## [Task instructions]
Within the entries below, please return exactly the lines from the one with "Trường Huy Auto" through the one with "dos anos, novas competências serão", leaving out any pictures.
^^^^
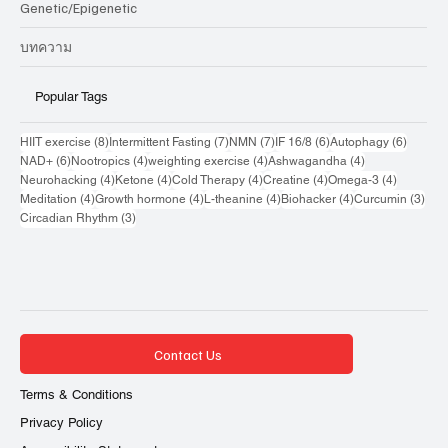
Genetic/Epigenetic
บทความ
Popular Tags
8 กระทู้
7 กระทู้
7 กระทู้
6 กระทู้
6 กระทู้
HIIT exercise
(8)
Intermittent Fasting
(7)
NMN
(7)
IF 16/8
(6)
Autophagy
(6)
6 กระทู้
4 กระทู้
4 กระทู้
4 กระทู้
NAD+
(6)
Nootropics
(4)
weighting exercise
(4)
Ashwagandha
(4)
4 กระทู้
4 กระทู้
4 กระทู้
4 กระทู้
4 กระทู้
Neurohacking
(4)
Ketone
(4)
Cold Therapy
(4)
Creatine
(4)
Omega-3
(4)
4 กระทู้
4 กระทู้
4 กระทู้
4 กระทู้
3 กระ
Meditation
(4)
Growth hormone
(4)
L-theanine
(4)
Biohacker
(4)
Curcumin
(3)
3 กระทู้
Circadian Rhythm
(3)
Contact Us
Terms & Conditions
Privacy Policy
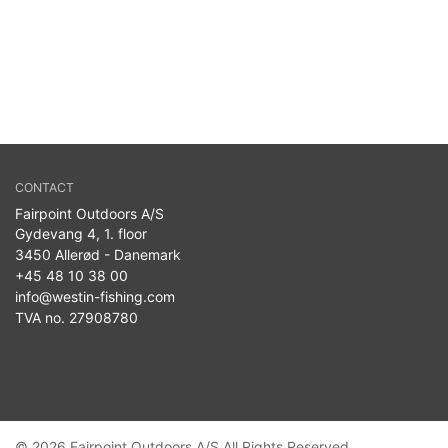
CONTACT
Fairpoint Outdoors A/S
Gydevang 4, 1. floor
3450 Allerød - Danemark
+45 48 10 38 00
info@westin-fishing.com
TVA no. 27908780
© 2026 Fairpoint Outdoors A/S All Rights Reserved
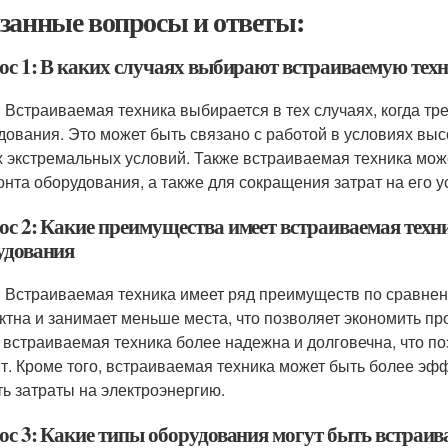
занные вопросы и ответы:
ос 1: В каких случаях выбирают встраиваемую тех
: Встраиваемая техника выбирается в тех случаях, когда тр
дования. Это может быть связано с работой в условиях выс
х экстремальных условий. Также встраиваемая техника мо
онта оборудования, а также для сокращения затрат на его у
ос 2: Какие преимущества имеет встраиваемая техн
удования
: Встраиваемая техника имеет ряд преимуществ по сравнен
ктна и занимает меньше места, что позволяет экономить п
 встраиваемая техника более надежна и долговечна, что по
т. Кроме того, встраиваемая техника может быть более эфф
ть затраты на электроэнергию.
ос 3: Какие типы оборудования могут быть встраи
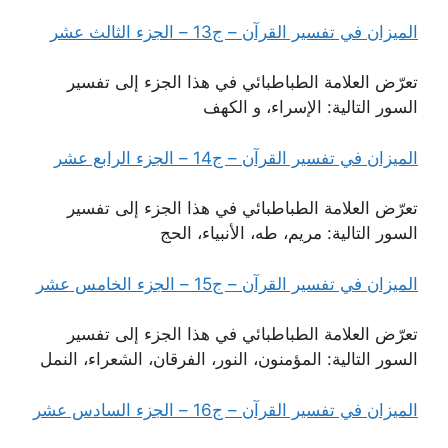
الميزان في تفسير القرآن – ج13 – الجزء الثالث عشر
تعرّض العلامة الطباطبائي في هذا الجزء إلى تفسير
السور التالية: الإسراء، و الكهف
الميزان في تفسير القرآن – ج14 – الجزء الرابع عشر
تعرّض العلامة الطباطبائي في هذا الجزء إلى تفسير
السور التالية: مريم، طه، الأنبياء، الحج
الميزان في تفسير القرآن – ج15 – الجزء الخامس عشر
تعرّض العلامة الطباطبائي في هذا الجزء إلى تفسير
السور التالية: المؤمنون، النور، الفرقان، الشعراء، النمل
الميزان في تفسير القرآن – ج16 – الجزء السادس عشر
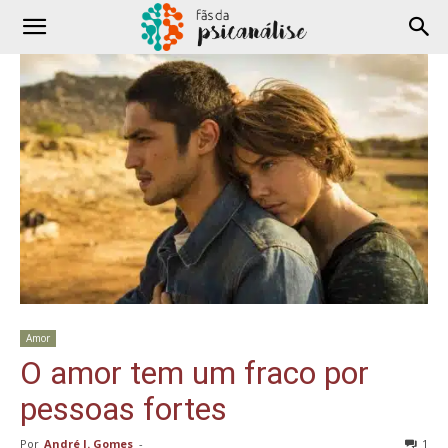
Amor
O amor tem um fraco por
pessoas fortes
Por
André J. Gomes
-
1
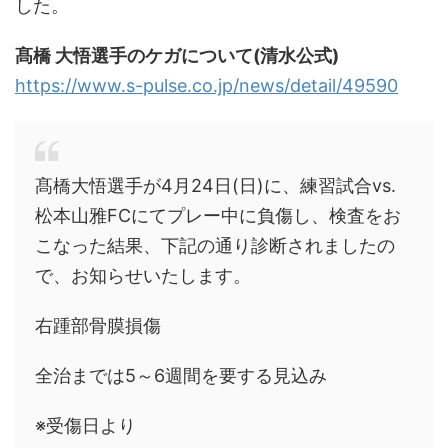
した。
髙橋 大悟選手のケガについて(清水公式)
https://www.s-pulse.co.jp/news/detail/49590
髙橋大悟選手が4月24日(日)に、練習試合vs.
松本山雅FCにてプレー中に負傷し、検査をお
こなった結果、下記の通り診断されましたの
で、お知らせいたします。
右踵部骨膜損傷
全治までは5～6週間を要する見込み
※受傷日より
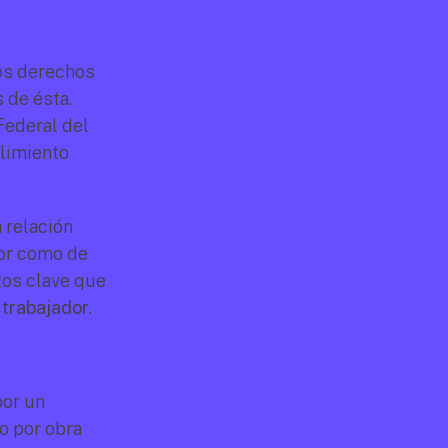
os derechos 
de ésta. 
ederal del 
limiento 
 relación 
or como de 
os clave que 
 trabajador
.
or un 
 por obra 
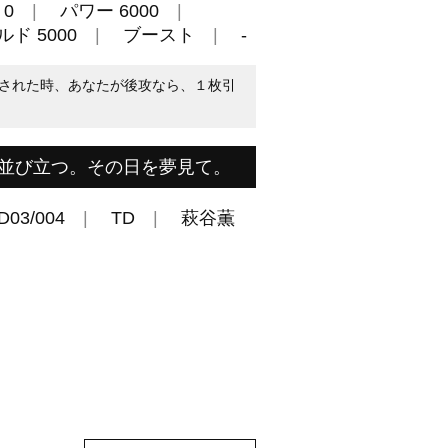
0
パワー 6000
ド 5000
ブースト
-
された時、あなたが後攻なら、１枚引
並び立つ。その日を夢見て。
D03/004
TD
萩谷薫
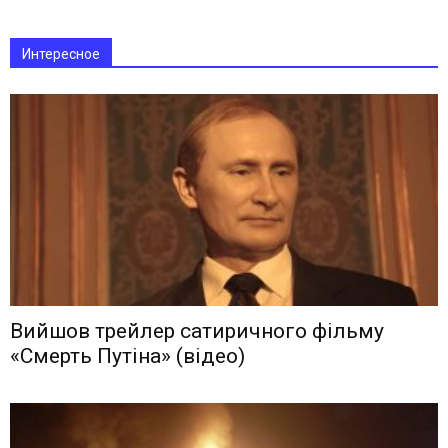
Интересное
Вийшов трейлер сатиричного фільму
«Смерть Путіна» (відео)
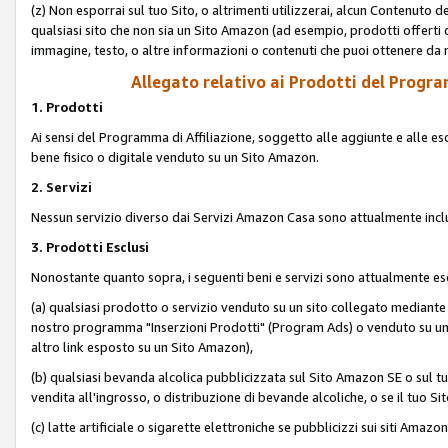
(z) Non esporrai sul tuo Sito, o altrimenti utilizzerai, alcun Contenut
qualsiasi sito che non sia un Sito Amazon (ad esempio, prodotti offerti da
immagine, testo, o altre informazioni o contenuti che puoi ottenere da n
Allegato relativo ai Prodotti del Program
1. Prodotti
Ai sensi del Programma di Affiliazione, soggetto alle aggiunte e alle esc
bene fisico o digitale venduto su un Sito Amazon.
2. Servizi
Nessun servizio diverso dai Servizi Amazon Casa sono attualmente incl
3. Prodotti Esclusi
Nonostante quanto sopra, i seguenti beni e servizi sono attualmente escl
(a) qualsiasi prodotto o servizio venduto su un sito collegato mediante
nostro programma "Inserzioni Prodotti" (Program Ads) o venduto su un s
altro link esposto su un Sito Amazon),
(b) qualsiasi bevanda alcolica pubblicizzata sul Sito Amazon SE o sul tu
vendita all'ingrosso, o distribuzione di bevande alcoliche, o se il tuo Sit
(c) latte artificiale o sigarette elettroniche se pubblicizzi sui siti Amaz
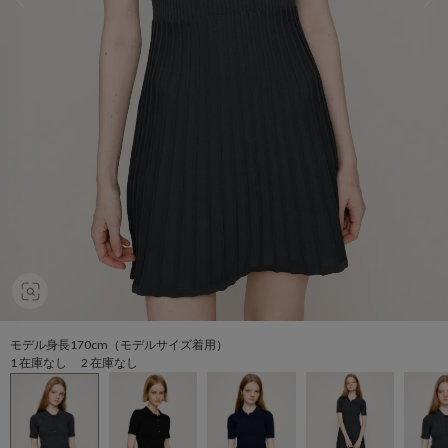
モデル身長170cm（モデルサイズ着用）
1 在庫なし 2 在庫なし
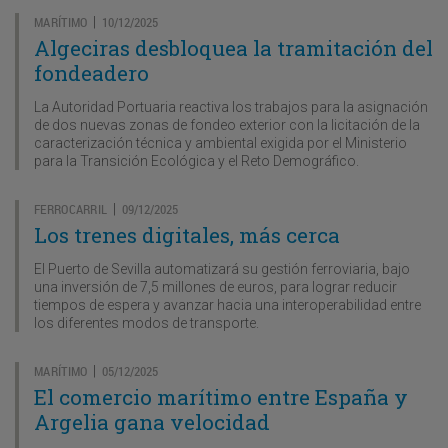
MARÍTIMO
10/12/2025
|
Algeciras desbloquea la tramitación del
fondeadero
La Autoridad Portuaria reactiva los trabajos para la asignación
de dos nuevas zonas de fondeo exterior con la licitación de la
caracterización técnica y ambiental exigida por el Ministerio
para la Transición Ecológica y el Reto Demográfico.
FERROCARRIL
09/12/2025
|
Los trenes digitales, más cerca
El Puerto de Sevilla automatizará su gestión ferroviaria, bajo
una inversión de 7,5 millones de euros, para lograr reducir
tiempos de espera y avanzar hacia una interoperabilidad entre
los diferentes modos de transporte.
MARÍTIMO
05/12/2025
|
El comercio marítimo entre España y
Argelia gana velocidad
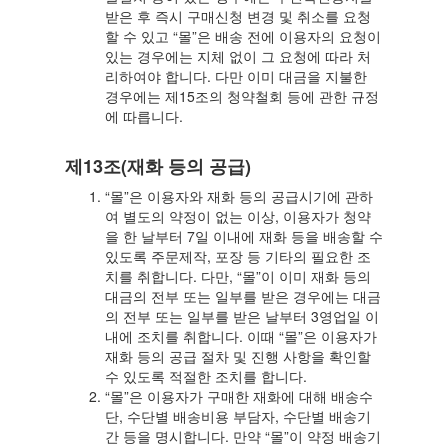
받은 후 즉시 구매신청 변경 및 취소를 요청
할 수 있고 “몰”은 배송 전에 이용자의 요청이
있는 경우에는 지체 없이 그 요청에 따라 처
리하여야 합니다. 다만 이미 대금을 지불한
경우에는 제15조의 청약철회 등에 관한 규정
에 따릅니다.
제13조(재화 등의 공급)
“몰”은 이용자와 재화 등의 공급시기에 관하
여 별도의 약정이 없는 이상, 이용자가 청약
을 한 날부터 7일 이내에 재화 등을 배송할 수
있도록 주문제작, 포장 등 기타의 필요한 조
치를 취합니다. 다만, “몰”이 이미 재화 등의
대금의 전부 또는 일부를 받은 경우에는 대금
의 전부 또는 일부를 받은 날부터 3영업일 이
내에 조치를 취합니다. 이때 “몰”은 이용자가
재화 등의 공급 절차 및 진행 사항을 확인할
수 있도록 적절한 조치를 합니다.
“몰”은 이용자가 구매한 재화에 대해 배송수
단, 수단별 배송비용 부담자, 수단별 배송기
간 등을 명시합니다. 만약 “몰”이 약정 배송기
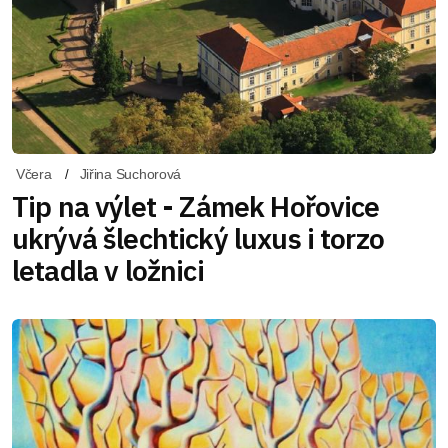
Včera
Jiřina Suchorová
Tip na výlet - Zámek Hořovice
ukrývá šlechtický luxus i torzo
letadla v ložnici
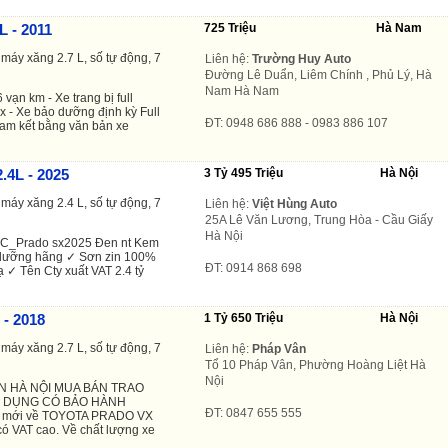
L - 2011
725 Triệu
Hà Nam
máy xăng 2.7 L, số tự động, 7
Liên hệ:
Trường Huy Auto
Đường Lê Duẩn, Liêm Chính , Phủ Lý, Hà
Nam Hà Nam
vạn km - Xe trang bị full
x - Xe bảo dưỡng định kỳ Full
ĐT: 0948 686 888 - 0983 886 107
 cam kết bằng văn bản xe
.4L - 2025
3 Tỷ 495 Triệu
Hà Nội
máy xăng 2.4 L, số tự động, 7
Liên hệ:
Việt Hùng Auto
25A Lê Văn Lương, Trung Hòa - Cầu Giấy
Hà Nội
C_Prado sx2025 Đen nt Kem
o dưỡng hãng ✓ Sơn zin 100%
ĐT: 0914 868 698
 ạ ✓ Tên Cty xuất VAT 2.4 tỷ
 - 2018
1 Tỷ 650 Triệu
Hà Nội
máy xăng 2.7 L, số tự động, 7
Liên hệ:
Pháp Vân
Tổ 10 Pháp Vân, Phường Hoàng Liệt Hà
Nội
N HÀ NỘI MUA BÁN TRAO
Ử DỤNG CÓ BẢO HÀNH
ĐT: 0847 655 555
, mới về TOYOTA PRADO VX
có VAT cao. Về chất lượng xe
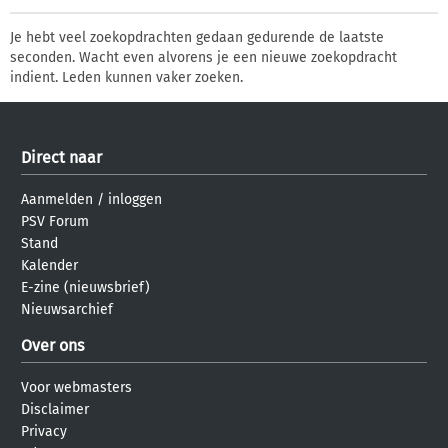
Je hebt veel zoekopdrachten gedaan gedurende de laatste
seconden. Wacht even alvorens je een nieuwe zoekopdracht
indient. Leden kunnen vaker zoeken.
Direct naar
Aanmelden
/
inloggen
PSV Forum
Stand
Kalender
E-zine (nieuwsbrief)
Nieuwsarchief
Over ons
Voor webmasters
Disclaimer
Privacy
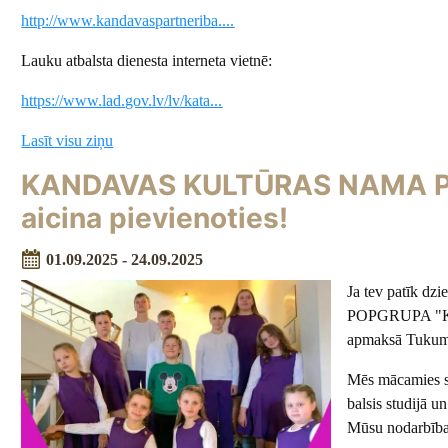
http://www.kandavaspartneriba....
Lauku atbalsta dienesta interneta vietnē:
https://www.lad.gov.lv/lv/kata...
Lasīt visu ziņu
KANDAVAS KULTŪRAS NAMA P
aicina pievienoties!
01.09.2025 - 24.09.2025
Ja tev patīk d
POPGRUPA "KAN
apmaksā
Tukum
Mēs mācamies sk
balsis studijā u
Mūsu nodarbības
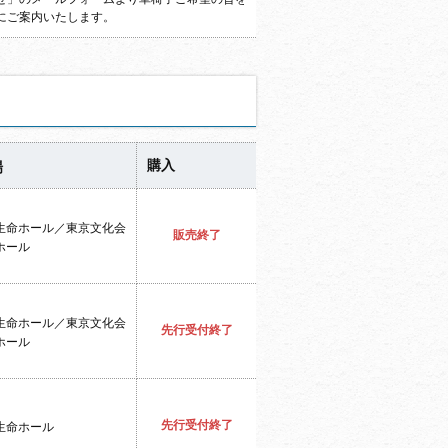
にご案内いたします。
購入
場
生命ホール／東京文化会
販売終了
ホール
生命ホール／東京文化会
先行受付終了
ホール
先行受付終了
生命ホール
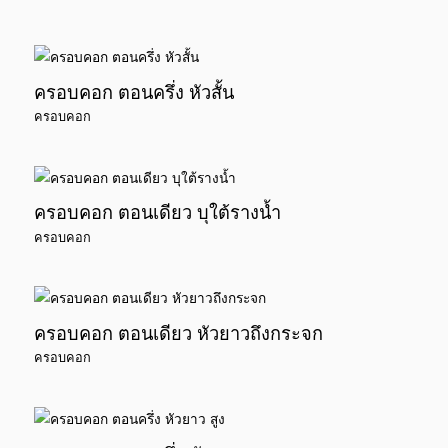
ครอบคอก ตอนครึ่ง หัวสั้น
ครอบคอก
ครอบคอก ตอนเดียว บุใต้รางน้ำ
ครอบคอก
ครอบคอก ตอนเดียว หัวยาวถึงกระจก
ครอบคอก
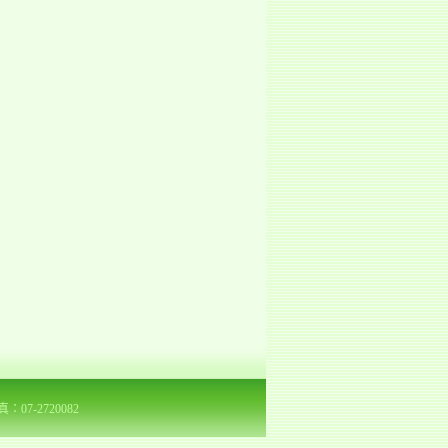
7-2720082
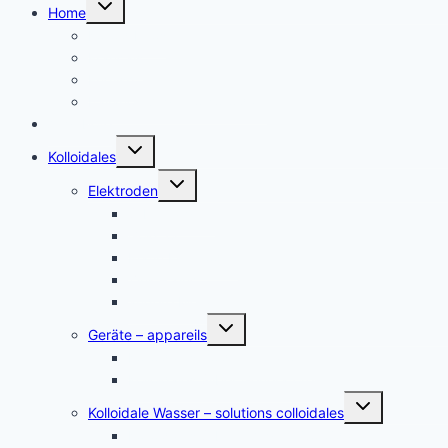
Untermenü
Home
umschalten
Kolloid Infos
Français
English
Italiano – Argento colloidale
Angebote
Untermenü
Kolloidales
umschalten
Untermenü
Elektroden
umschalten
Silber, argent
Gold, or
Platin Elektroden
Zink – zinc
andere Metalle
Untermenü
Geräte – appareils
umschalten
Kolloidales Gold Generatoren
Kolloidales Silber Generatoren
Untermenü
Kolloidale Wasser – solutions colloidales
umschalten
Kolloidales Silber – Argent Colloïdal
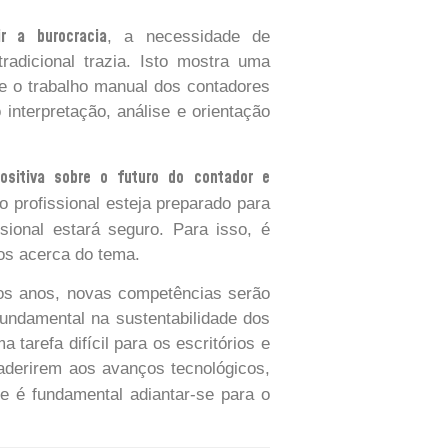
r a burocracia
, a necessidade de
radicional trazia. Isto mostra uma
que o trabalho manual dos contadores
 interpretação, análise e orientação
ositiva sobre o futuro do contador e
o profissional esteja preparado para
sional estará seguro. Para isso, é
os acerca do tema.
dos anos, novas competências serão
fundamental na sustentabilidade dos
tarefa difícil para os escritórios e
aderirem aos avanços tecnológicos,
ue é fundamental adiantar-se para o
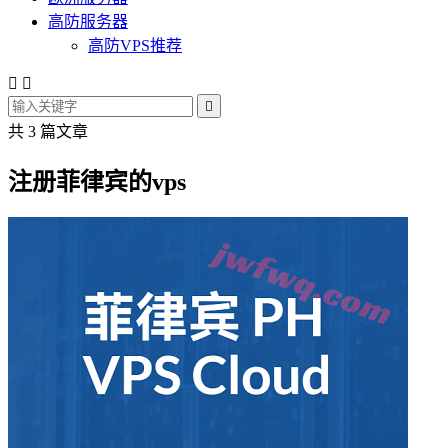
高防服务器
高防VPS推荐



共 3 篇文章
注册菲律宾的vps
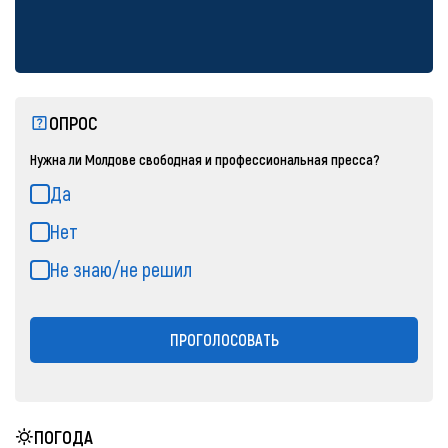
ОПРОС
Нужна ли Молдове свободная и профессиональная пресса?
Да
Нет
Не знаю/не решил
ПРОГОЛОСОВАТЬ
ПОГОДА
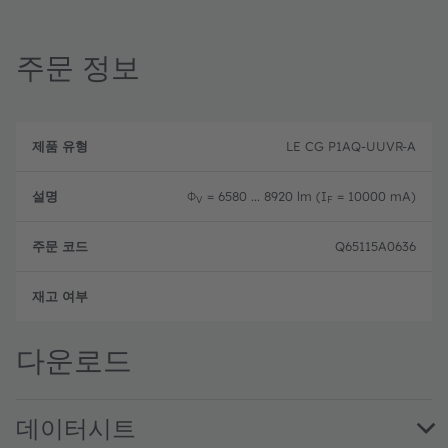
주문 정보
제
주
품
설
문
LE CG P1AQ-UUVR-A
유
명
코
형
드
Φ
= 6580 ... 8920 lm (I
= 10000 mA)
V
F
Q65115A0636
완전
다운로드
데이터시트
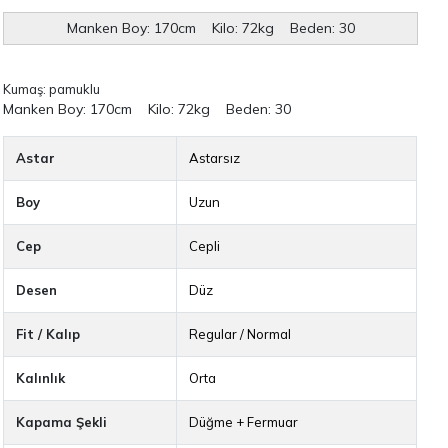
Manken Boy: 170cm Kilo: 72kg Beden: 30
Kumaş: pamuklu
Manken Boy: 170cm Kilo: 72kg Beden: 30
Astar
Astarsız
Boy
Uzun
Cep
Cepli
Desen
Düz
Fit / Kalıp
Regular / Normal
Kalınlık
Orta
Kapama Şekli
Düğme + Fermuar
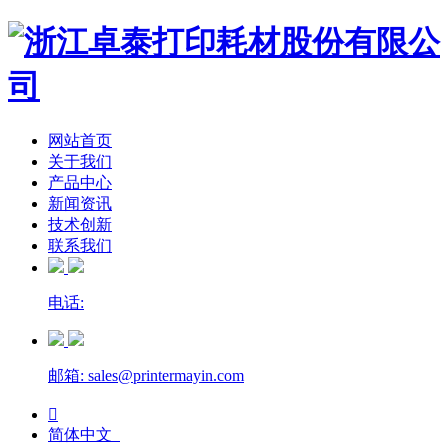
网站首页
关于我们
产品中心
新闻资讯
技术创新
联系我们
电话:
邮箱: sales@printermayin.com

简体中文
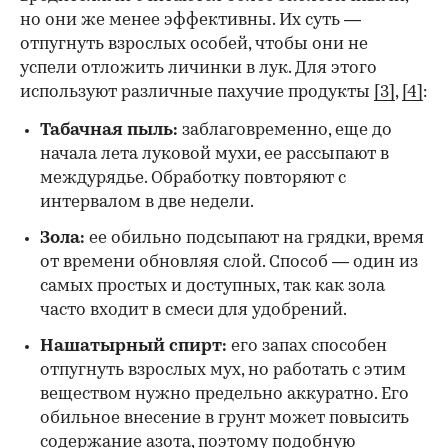
но они же менее эффективны. Их суть —
отпугнуть взрослых особей, чтобы они не
успели отложить личинки в лук. Для этого
используют различные пахучие продукты
[3]
,
[4]
:
Табачная пыль:
заблаговременно, еще до
начала лета луковой мухи, ее рассыпают в
междурядье. Обработку повторяют с
интервалом в две недели.
Зола:
ее обильно подсыпают на грядки, время
от времени обновляя слой. Способ — один из
самых простых и доступных, так как зола
часто входит в смеси для удобрений.
Нашатырный спирт:
его запах способен
отпугнуть взрослых мух, но работать с этим
веществом нужно предельно аккуратно. Его
обильное внесение в грунт может повысить
содержание азота, поэтому подобную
^^^^
## [Result of the task]
Trường Huy Auto
Đường Lê Duẩn, Liêm Chính , Phủ Lý, Hà
Nam Hà Nam
vạn km - Xe trang bị full
x - Xe bảo dưỡng định kỳ Full
ĐT: 0948 686 888 - 0983 886 107
 cam kết bằng văn bản xe
.4L - 2025
3 Tỷ 495 Triệu
Hà Nội
máy xăng 2.4 L, số tự động, 7
Liên hệ:
Việt Hùng Auto
25A Lê Văn Lương, Trung Hòa - Cầu Giấy
Hà Nội
C_Prado sx2025 Đen nt Kem
o dưỡng hãng ✓ Sơn zin 100%
ĐT: 0914 868 698
 ạ ✓ Tên Cty xuất VAT 2.4 tỷ
 - 2018
1 Tỷ 650 Triệu
Hà Nội
máy xăng 2.7 L, số tự động, 7
Liên hệ:
Pháp Vân
Tổ 10 Pháp Vân, Phường Hoàng Liệt Hà
Nội
N HÀ NỘI MUA BÁN TRAO
Ử DỤNG CÓ BẢO HÀNH
ĐT: 0847 655 555
, mới về TOYOTA PRADO VX
có VAT cao. Về chất lượng xe
Je hebt veel zoekopdrachten gedaan gedurende de laatste
seconden. Wacht even alvorens je een nieuwe zoekopdracht
indient. Leden kunnen vaker zoeken.
Direct naar
Aanmelden
/
inloggen
PSV Forum
Stand
Kalender
E-zine (nieuwsbrief)
Nieuwsarchief
Over ons
Voor webmasters
Disclaimer
Privacy
http://www.kandavaspartneriba....
Lauku atbalsta dienesta interneta vietnē:
https://www.lad.gov.lv/lv/kata...
Lasīt visu ziņu
KANDAVAS KULTŪRAS NAMA P
aicina pievienoties!
01.09.2025 - 24.09.2025
Ja tev patīk d
POPGRUPA "KAN
apmaksā
Tukum
Mēs mācamies sk
balsis studijā u
Mūsu nodarbības
にご案内いたします。
購入
場
生命ホール／東京文化会
販売終了
ホール
生命ホール／東京文化会
先行受付終了
ホール
先行受付終了
生命ホール
ครอบคอก ตอนครึ่ง หัวสั้น
ครอบคอก
ครอบคอก ตอนเดียว บุใต้รางน้ำ
ครอบคอก
ครอบคอก ตอนเดียว หัวยาวถึงกระจก
ครอบคอก
7-2720082
Untermenü
Home
umschalten
Kolloid Infos
Français
English
Italiano – Argento colloidale
Angebote
Untermenü
Kolloidales
umschalten
Untermenü
Elektroden
umschalten
Silber, argent
Gold, or
Platin Elektroden
Zink – zinc
andere Metalle
Untermenü
Geräte – appareils
umschalten
Kolloidales Gold Generatoren
Kolloidales Silber Generatoren
Untermenü
Kolloidale Wasser – solutions colloidales
umschalten
Kolloidales Silber – Argent Colloïdal
r a burocracia
, a necessidade de
radicional trazia. Isto mostra uma
que o trabalho manual dos contadores
 interpretação, análise e orientação
ositiva sobre o futuro do contador e
o profissional esteja preparado para
sional estará seguro. Para isso, é
os acerca do tema.
dos anos, novas competências serão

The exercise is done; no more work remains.